Collected data
- - - - - - -
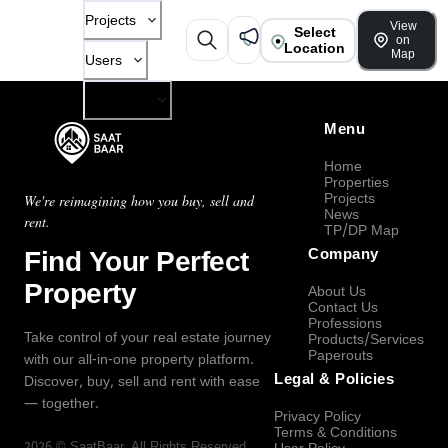
Projects
View
Select
on
Location
Map
Users
Company
Menu
Home
Properties
Projects
We're reimagining how you buy, sell and
News
rent.
TP/DP Map
Find Your Perfect
Company
Property
About Us
Contact Us
Professions
Take control of your real estate journey
Products/Services
Paperouts
with our all-in-one property platform.
Legal & Policies
Discover, buy, sell and rent with ease
— together.
Privacy Policy
Terms & Conditions
2026
©
SaatBaar
, All Rights Reserved.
- - - - - - -
Problem description →
In the entries above, count each line containing the word "sell" and reply with only the count.

Finished task →
2